Raffensperger was also just angry enough to let fly at one more prominent Republican—Sen. Lindsey Graham. The newly-reelected senior senator from South Carolina phoned the Georgia secretary of state. Why? To get better insight into how the hand-recount is proceeding? To inquire about what caused the hiccup in Floyd County, where 2600 votes were accidentally missed in the first count? No. Raffensperger told the Washington Post that Graham repeated Trump’s unfounded claims about vote fraud. He then probed about the signature-matching law. Raffensperger presumably told Graham what he told a local TV station:
When you make a paper application and send it in, the signature is matched. And then when you send your ballot in, it’s matched again. And now for the first time ever, we’ve brought photo ID to the absentee ballot process with our online portal.

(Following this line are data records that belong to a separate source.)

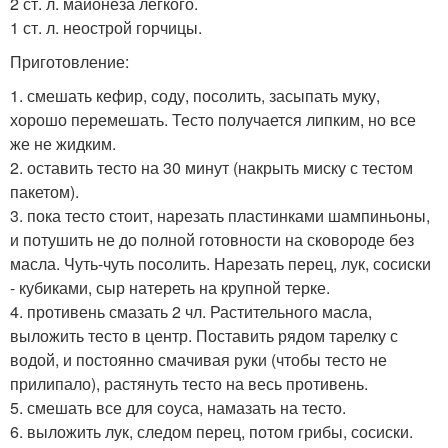
2 ст. л. майонеза легкого.
1 ст. л. неострой горчицы.
Приготовление:
1. смешать кефир, соду, посолить, засыпать муку,
хорошо перемешать. Тесто получается липким, но все
же не жидким.
2. оставить тесто на 30 минут (накрыть миску с тестом
пакетом).
3. пока тесто стоит, нарезать пластинками шампиньоны,
и потушить не до полной готовности на сковороде без
масла. Чуть-чуть посолить. Нарезать перец, лук, сосиски
- кубиками, сыр натереть на крупной терке.
4. противень смазать 2 чл. Растительного масла,
выложить тесто в центр. Поставить рядом тарелку с
водой, и постоянно смачивая руки (чтобы тесто не
прилипало), растянуть тесто на весь противень.
5. смешать все для соуса, намазать на тесто.
6. выложить лук, следом перец, потом грибы, сосиски.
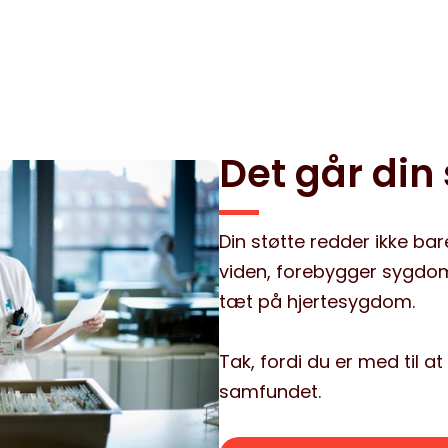
Det går din s
Din støtte redder ikke bar
viden, forebygger sygdo
tæt på hjertesygdom.
Tak, fordi du er med til a
samfundet.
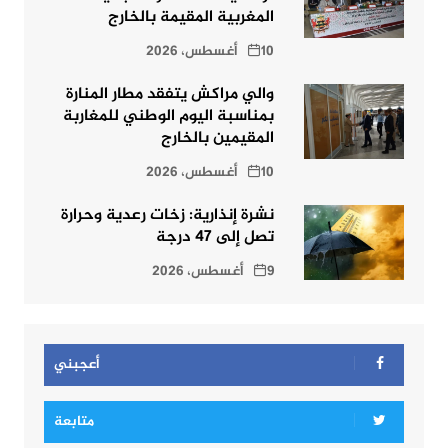
المغربية المقيمة بالخارج
10 أغسطس، 2026
والي مراكش يتفقد مطار المنارة
بمناسبة اليوم الوطني للمغاربة
المقيمين بالخارج
10 أغسطس، 2026
نشرة إنذارية: زخات رعدية وحرارة
تصل إلى 47 درجة
9 أغسطس، 2026
أعجبني
متابعة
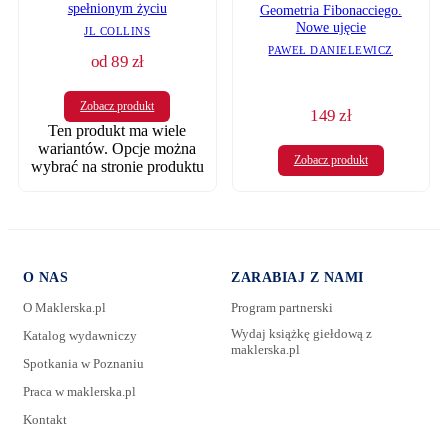
spełnionym życiu
Geometria Fibonacciego.
Nowe ujęcie
JL COLLINS
PAWEŁ DANIELEWICZ
od
89
zł
Zobacz produkt
149
zł
Ten produkt ma wiele
wariantów. Opcje można
Zobacz produkt
wybrać na stronie produktu
O NAS
ZARABIAJ Z NAMI
O Maklerska.pl
Program partnerski
Wydaj książkę giełdową z
Katalog wydawniczy
maklerska.pl
Spotkania w Poznaniu
Praca w maklerska.pl
Kontakt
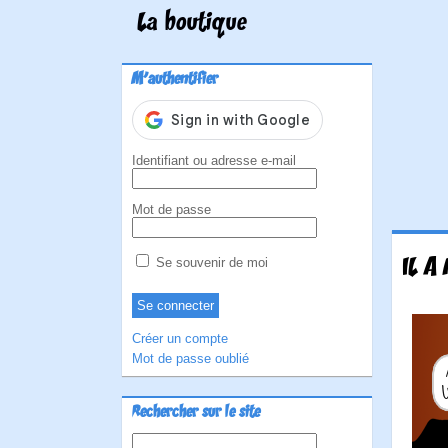
La boutique
M'authentifier
Identifiant ou adresse e-mail
Mot de passe
IL A
Se souvenir de moi
Créer un compte
Mot de passe oublié
Rechercher sur le site
Rechercher :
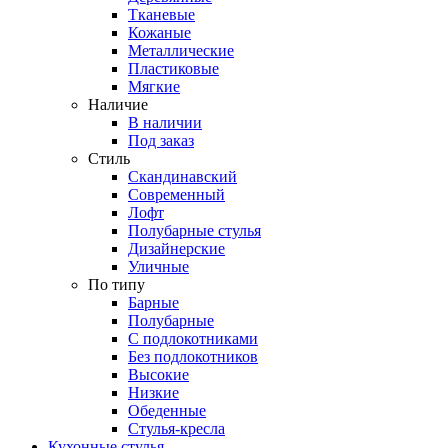
Тканевые
Кожаные
Металлические
Пластиковые
Мягкие
Наличие
В наличии
Под заказ
Стиль
Скандинавский
Современный
Лофт
Полубарные стулья
Дизайнерские
Уличные
По типу
Барные
Полубарные
С подлокотниками
Без подлокотников
Высокие
Низкие
Обеденные
Стулья-кресла
Кухонные стулья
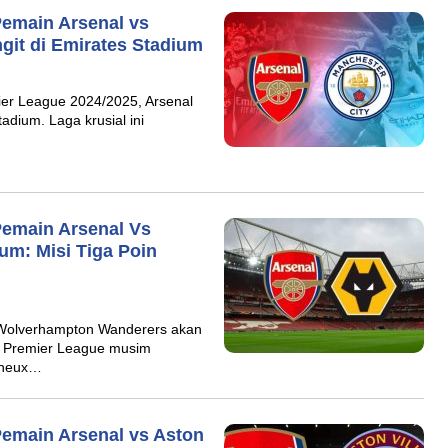
Pemain Arsenal vs
git di Emirates Stadium
er League 2024/2025, Arsenal
dium. Laga krusial ini
Pemain Arsenal Vs
um: Misi Tiga Poin
, Wolverhampton Wanderers akan
3 Premier League musim
lineux…
Pemain Arsenal vs Aston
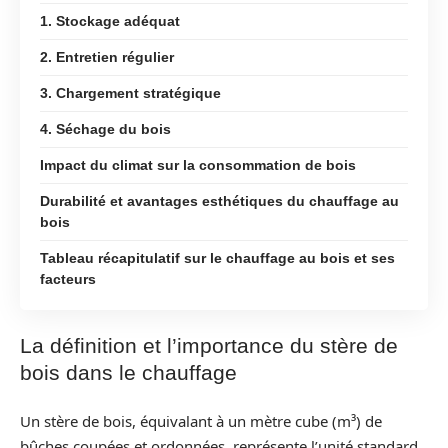
1. Stockage adéquat
2. Entretien régulier
3. Chargement stratégique
4. Séchage du bois
Impact du climat sur la consommation de bois
Durabilité et avantages esthétiques du chauffage au
bois
Tableau récapitulatif sur le chauffage au bois et ses
facteurs
La définition et l’importance du stère de
bois dans le chauffage
Un stère de bois, équivalant à un mètre cube (m³) de
bûches coupées et ordonnées, représente l’unité standard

Then Graham came to the point: Could Raffensperger see his way clear to tossing all mail ballots in counties found to have higher rates of non-matching signatures? While Raffensperger was spitting out his coffee, Trump was tweeting: “Georgia Secretary of State, a so-called Republican (RINO), won’t let the people checking the ballots see the signatures for fraud. Why? Without this the whole process is very unfair and close to meaningless. Everyone knows that we won the state.”
Everyone knows that major portions of the Republican party abased themselves before an incompetent narcissist who is discrediting the democratic process as his parting shot. But not every Republican. Brad Raffensperger is a reminder that there are Republicans and Americans who do what is right for its own sake, even under stress, even when it will cost them, and even when the only reward they can expect is being able to look in the mirror without flinching.